Last Sunday, my youngest daughter who is 13, got up in the morning and told me she didn’t want to go to church because she had a friend sleep over. She said she’d go to the middle school evening church service that evening. I relented, but then when the time came for evening church, she had friend #2 over–who had already agreed to go to church with her–and my daughter didn’t want to go. She said, “Mom, they’re supposedly doing a Christmas service and I already know all that.” I told her, “Jillian, do you realize that God has now given you two opportunities today to witness to your friends?

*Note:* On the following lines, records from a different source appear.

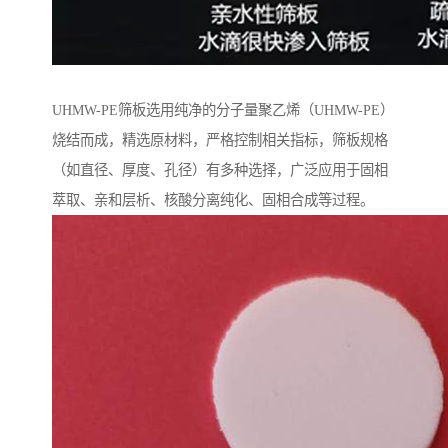
UHMW-PE筛板选用纯净的分子量聚乙烯（UHMW-PE）
烧结而成，精选原材料，严格控制相关指标，筛板规格
（如直径、厚度、孔径）有多种选择，广泛应用于固相
萃取、亲和层析、核酸分离纯化、固相合成等过程。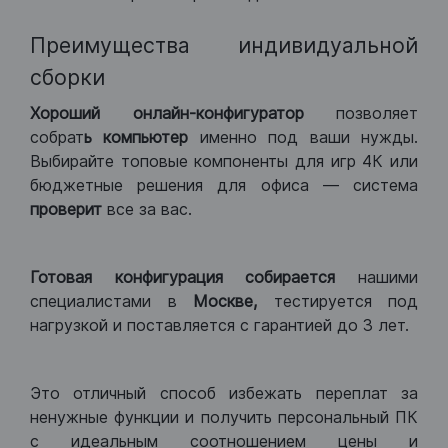
Преимущества индивидуальной
сборки
Хороший
онлайн-конфигуратор
позволяет
собрат
ь компьютер
именно под ваши нужды.
Выбирайте топовые компоненты для игр 4К или
бюджетные решения для офиса — система
проверит
все за вас.
Готовая конфигурация
собирается
нашими
специалистами в
Москве,
тестируется под
нагрузкой и поставляется с гарантией до 3 лет.
Это отличный способ избежать переплат за
ненужные функции и получить персональный ПК
с идеальным соотношением цены и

You missed out on the opportunity with Katie this morning, will you now miss out with Brooke?” With some amount of exasperation, she said, “OK, OK, I’ll go!”
As it turned out, it wasn’t a “Christmas service” per se, but they had a great time anyway. And as we were driving home, I asked Brooke if she went to church. She said, “No. We used to, but then soccer started to get in the way, and we don’t go anymore.” How often does God present us with some simple opportunities to bring others to church, and we turn away?

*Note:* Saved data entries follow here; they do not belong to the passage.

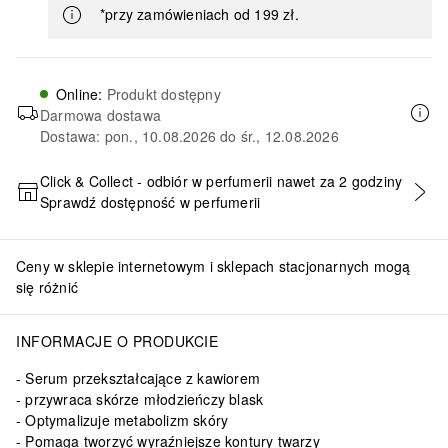
*przy zamówieniach od 199 zł.
Online
:
Produkt dostępny
Darmowa dostawa
Dostawa: pon., 10.08.2026 do śr., 12.08.2026
Click & Collect - odbiór w perfumerii nawet za 2 godziny
Sprawdź dostępność w perfumerii
DODAJ DO KOSZYKA
Ceny w sklepie internetowym i sklepach stacjonarnych mogą
się różnić
adecanolactone, Alpha-Isomethyl Ionone, Limonene, Linalyl Acetate, G
INFORMACJE O PRODUKCIE
Serum przekształcające z kawiorem
przywraca skórze młodzieńczy blask
Optymalizuje metabolizm skóry
Pomaga tworzyć wyraźniejsze kontury twarzy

As I thought back on what Jillian had said to me, “I already know all that stuff about the Christmas story,” I had to smile. Thirteen-year-olds are quite sure they know all there is to know about everything, but I wondered, do I know all there is to know?

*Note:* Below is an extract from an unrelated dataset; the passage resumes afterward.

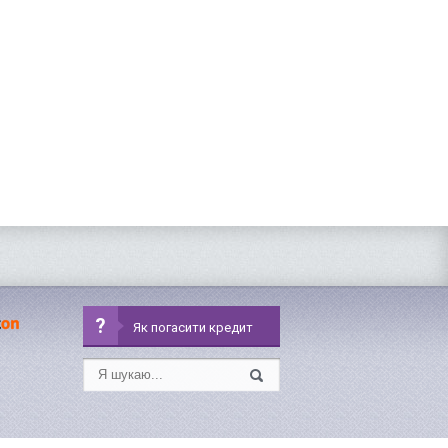
?
Як погасити кредит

This morning, I sat down and opened up my Bible to the book of Luke. As I began to read that beautiful Christmas story, suddenly, a phrase jumped out at me…something I hadn’t ever seen before.
“Glory to God in the highest, And on earth peace among men with whom He is pleased.” (Luke 2:14) (NASB)
These were the words of the first Christmas carol sung by a multitude of angels to the shepherds in the field. I didn’t remember ever seeing “with whom He is pleased” before. I went to www.crosswalk.com and searched several translations, and many of them do not include that. I went to the Greek online Bible and looked at the actual translation. There it was: “Eudokia” was at the end of the phrase. “Eudokia” means “will” or “choice” and also “delight, pleasure, satisfaction.” In the Greek online Bible, here is the direct translation:
“Esteem in highest ones to God, and on land peace to humans well-seeming.”
What’s extraordinary about it is that it changes the phrase completely. All my life, I’ve sung Christmas carols that announce, “Peace, goodwill toward men” and read Christmas cards that have printed the same words. But the peace that the angels were announcing was not toward all men, but only to those with whom God is pleased. God’s peace isn’t “one size fits all.”
Sure, you could read the verse in a way that implies that God is “well-pleased” with all men. But do you really think so? Was He well-pleased with Herod who plotted to kill His Son? Was He well-pleased with Judas who would betray Him, or Pontius Pilate who would wash his hands of the whole matter, rather than exonerate an innocent man?
No, He was well-pleased with those who had been anxiously awaiting the birth of His Messiah. He was well-pleased with the shepherds who were most likely Jews who had been raised on the ancient scriptures, but had no idea that they would see them come to life before their very eyes. He was even well-pleased with the wise men who realized, when they saw the star, that they weren’t as wise as they had thought, so they mounted their camels and came to see what event it heralded, for in their hearts, they were seeking for a King. God was well-pleased with Joseph, who, although he was a man with manly desires, kept Mary a virgin until she gave birth to His Son.
Throughout the Bible, God has made it clear that He places His favor on those who seek Him. And for that reason, God’s peace was not something that He swathed the world with when Jesus was born. It was a gift that He gave to those in whom He delighted and who delighted in Him. He gave the world the Prince of Peace–Jesus–and in that incredible gift, He gave us His peace. It is a peace that is other-worldly. Here is how Jesus described it:
“Peace I leave with you; My peace I give to you; not as the world gives, do I give to you. Let not your heart be troubled, neither let it be fearful.” (John 14:27)
With the entrance of Jesus into the world that Christmas day came the most marvelous gift: God’s peace. And if you love God today and His Son Jesus, our Savior, then bathe yourself in it. It is yours straight from God, wrapped with a big red bow, dipped in the blood of Jesus.